Artemis locks the wheel in place, then turns to face David. He kneels, placing his hand on David’s forehead.
“Shouldn’t you be steering?” David moves to bat the hand away, but Artemis simply grabs his wrist, feeling for his pulse.
“The boat will be fine for the moment,” Artemis says.
“What are you doing?”
“I’m trying to take your pulse. Are you cold?”
“I’m fine.” David crosses his arms and tries to suppress a shiver.
“The question is important. Give me your flashlight.”
David removes the LED flashlight from a vest pocket and holds it out. The tremors in his hands are increasing.
“I wouldn’t mind a blanket,” David admits. “I don’t remember the ocean being this cold, this time of year.”
“The ocean is almost always cold,” Artemis says. “But at present, I find the weather quite warm.”
He takes the flashlight, draws back David’s left eyelid, and shines the light into his pupil, watching it contract.

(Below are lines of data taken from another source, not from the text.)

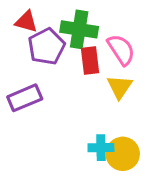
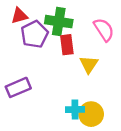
red triangle: (26, 22) -> (19, 16), turned -30
pink semicircle: (121, 50) -> (104, 30), moved
purple rectangle: (25, 98) -> (18, 87), moved

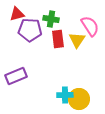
green cross: (59, 22) -> (51, 19), size x0.7
purple pentagon: (34, 34) -> (30, 30), turned 30
yellow triangle: (89, 64) -> (77, 40), moved

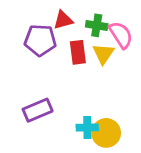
red triangle: (17, 14) -> (63, 20), moved
green cross: (51, 19) -> (97, 25), moved
purple rectangle: (16, 76) -> (38, 110), moved

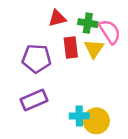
purple pentagon: (40, 40) -> (37, 59), moved

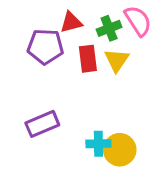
green cross: (88, 23) -> (109, 28), turned -30
pink semicircle: (110, 32) -> (138, 21), moved
purple pentagon: (37, 59) -> (45, 47), moved

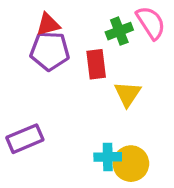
red triangle: (71, 22) -> (48, 24), moved
yellow triangle: (117, 60) -> (128, 94), moved
purple rectangle: (42, 124) -> (25, 139), moved

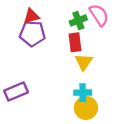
red rectangle: (96, 64) -> (75, 42), moved
cyan cross: (108, 157) -> (83, 93), moved

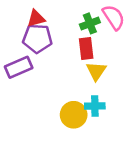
purple rectangle: (16, 91) -> (19, 67), moved
yellow circle: (86, 108) -> (74, 115), moved

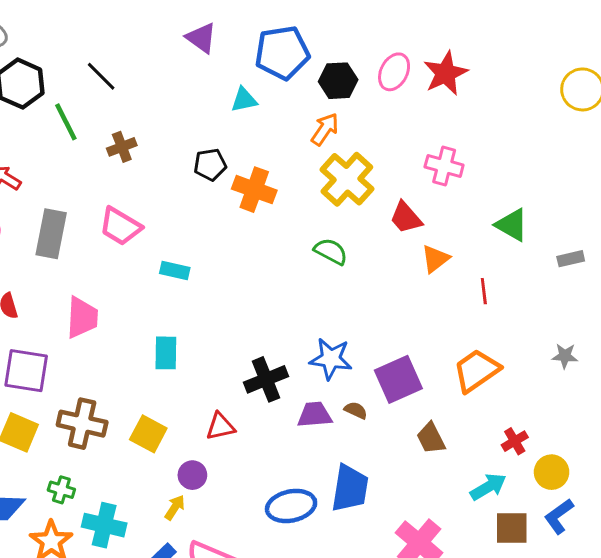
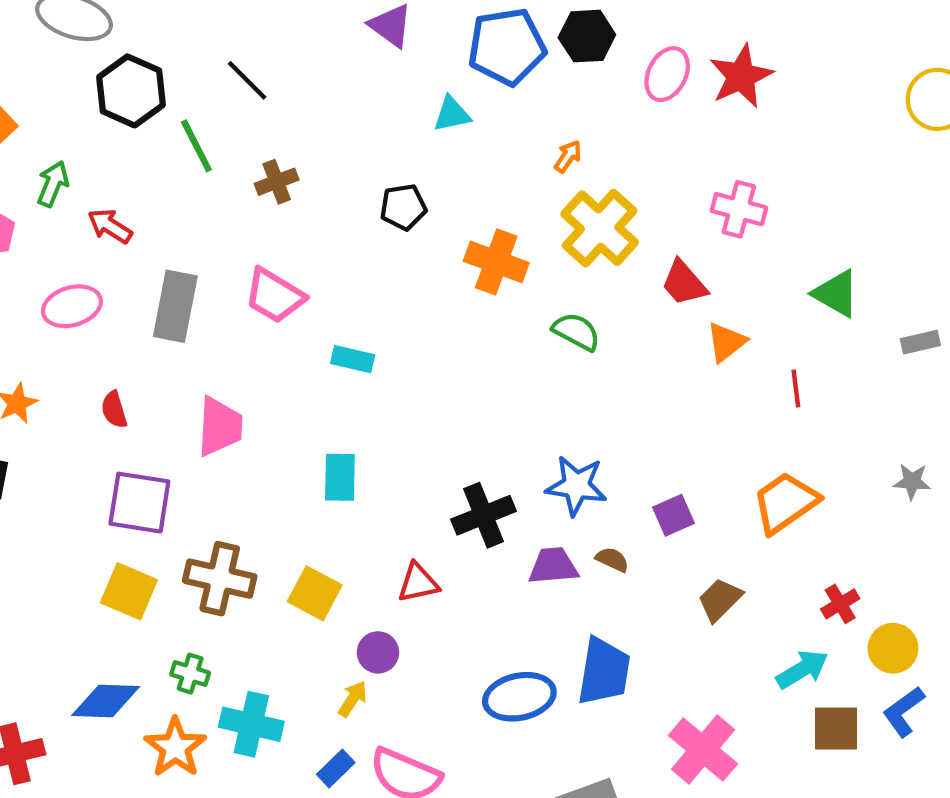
black hexagon: (338, 81) -> (587, 36), moved
orange arrow: (325, 129) -> (568, 156), size x0.7
orange cross: (254, 190) -> (496, 262), moved
purple square: (398, 379) -> (673, 515), size x0.6
brown trapezoid: (431, 438) -> (720, 600), turned 72

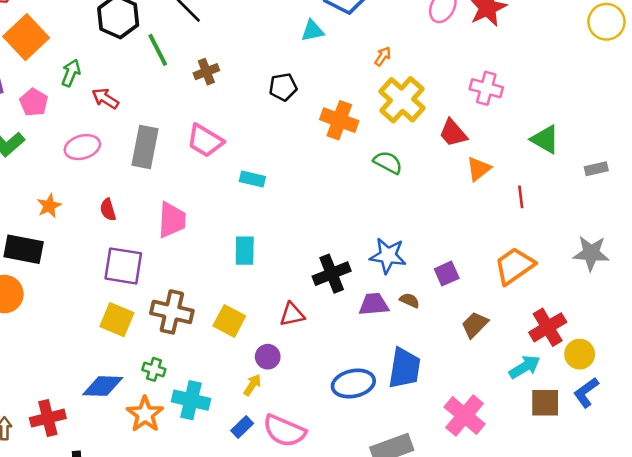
gray star: (912, 481) -> (591, 253), size x1.6
red cross: (840, 604) -> (548, 327), size x1.6

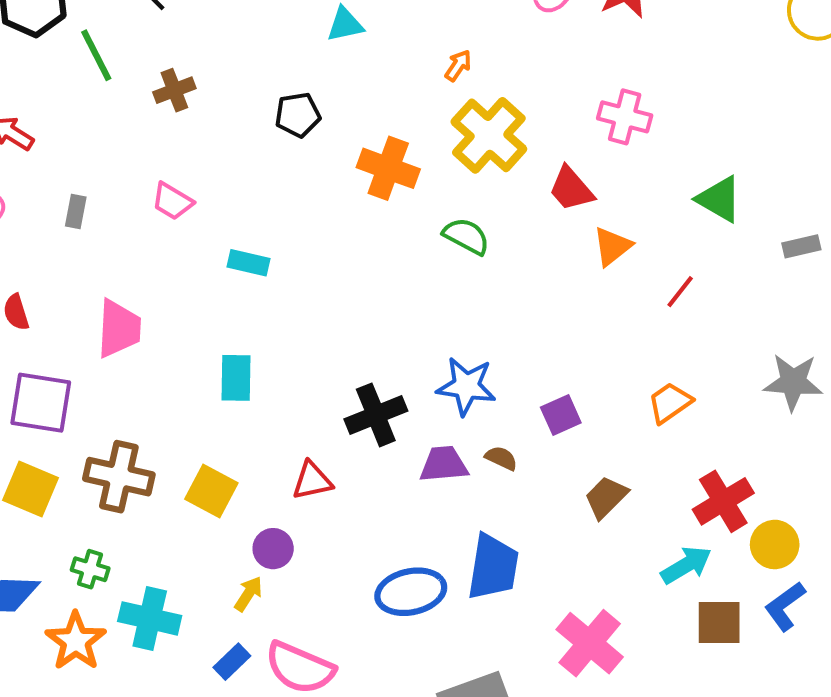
pink trapezoid: (205, 141) -> (172, 201), size x0.7
gray rectangle: (145, 147) -> (76, 211), size x0.5
red line: (521, 197) -> (680, 292), turned 45
orange trapezoid: (514, 266) -> (670, 403), size x0.7

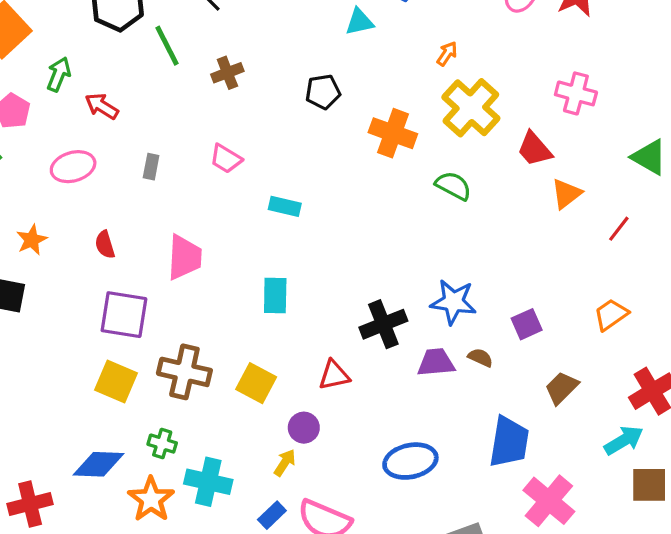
blue trapezoid: (493, 567) -> (509, 442), moved

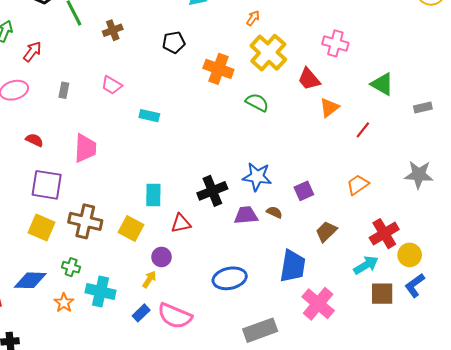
red arrow: (102, 106) -> (32, 52), turned 95
red semicircle: (105, 245) -> (34, 140), turned 132
cyan rectangle: (275, 296) -> (153, 195), moved
orange star: (151, 499) -> (64, 303), size x0.7

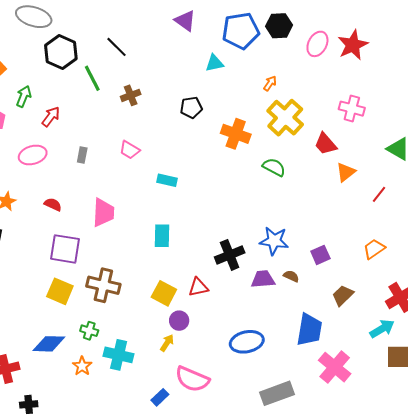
cyan rectangle: (153, 195) -> (162, 236), moved
yellow square: (131, 228) -> (164, 293), moved
blue rectangle: (141, 313) -> (160, 397), moved

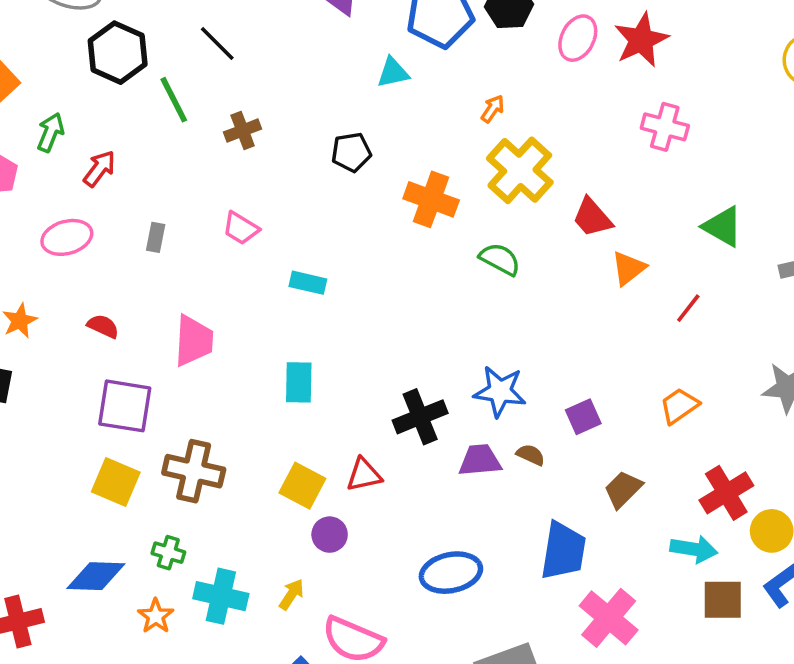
pink cross: (352, 109) -> (665, 127), moved
cyan arrow: (382, 329) -> (694, 549), turned 40
yellow arrow: (167, 343) -> (292, 594), moved

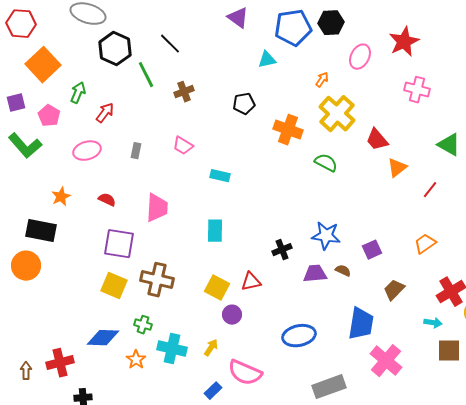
pink ellipse: (578, 38) -> (360, 57), moved
black cross: (420, 417) -> (282, 250), size x0.7
cyan arrow: (694, 549) -> (433, 323), size x0.7

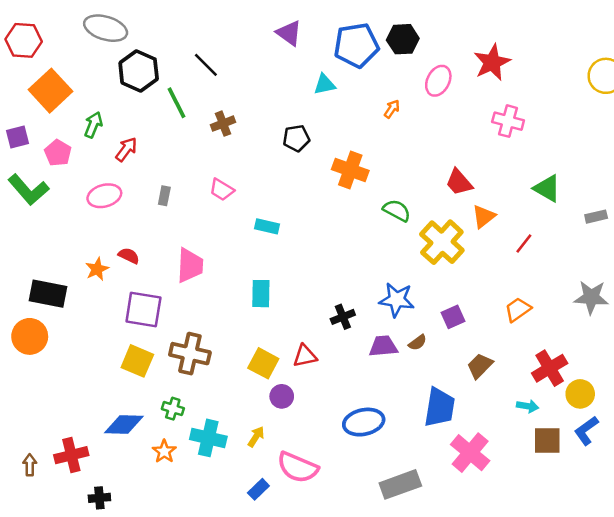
yellow cross: (337, 114) -> (442, 242), moved
orange star: (61, 197) -> (97, 269), moved
brown semicircle: (343, 271) -> (417, 343), turned 119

David flinches, but waits patiently as Artemis repeats the process with his right eye. “I should have seen this sooner. You’re cocooning.”
It takes a moment for the words to sink in.
“That’s not possible,” David says.
“Very possible.” Artemis stands, brushing the dirt from the floor off his knees. “You need a space to lie down. You’d probably be more comfortable in one of the cabins—at least at first—but I think it’s better if we both stay in the wheelhouse. I’ll be back in a moment with some bedding.”
It only takes a few minutes to collect what he needs—one very worn pillow and two wool blankets. When he returns, David is still sitting in the corner, arms wrapped around his knees.
“I’m serious, Artemis. I’m just sick.”
“You are not sick,” Artemis says. “You are in the early stages of cocooning, and you’re struggling against it. Your fever, tremors, nausea… these are a result of you fighting against what your body needs to do.”
“It’s not possible,” David insists. “It’s just memories.”
“It’s far more than that. Lie down.” Artemis forces David to lie down against the far wall, placing the old pillow under his head and covering him in the blankets. “Think about what you said when you were performing your—your ritual. You didn’t define it as ‘memory.’ You defined it as power. You were claiming power.”
David’s eyes narrow. “I only did that to—”
“I know why you did it,” Artemis says. “You had to release the memory from the force that bound it. I understand your reasons. But it affected you, and your body is adapting to it the same way a metahuman adapts to the manifestation of his or her gifts. You aren’t stupid, David, and I recommend you move past denial as quickly as you can to prepare for what happens next.”
David starts to retort, hesitates, then his expression sinks into a scowl.
“At the moment, the most important thing for you to do is sleep,” Artemis says. “Your body needs it. It’s… well, essentially it’s recalibrating itself to a new set of specifications.”
“Specifications,” David says. “What specifications?”
“An excellent question,” Artemis says. “One we will have to explore, in depth, at a later date. For the moment, stop fighting it. Stop struggling to stay awake. I realize this isn’t the most convenient time or place, but there’s nothing to be done for that. Trust me, if you can, and allow me to make sure we get out of here alive.”
David exhales through his teeth, the hiss of his breath a sound of pure frustration. “I don’t really understand. But I don’t have to, I guess. All right, Artemis. I’ll trust you, and… take a nap. I guess.”
“Good,” Artemis says. “I will keep us safe.”
David closes his eyes. It doesn’t take long after that—his breathing steadies into the rhythmic cadence of sleep.
“Sleep well, David.”
Artemis stands, straightens, and returns his attention to the endless gray water.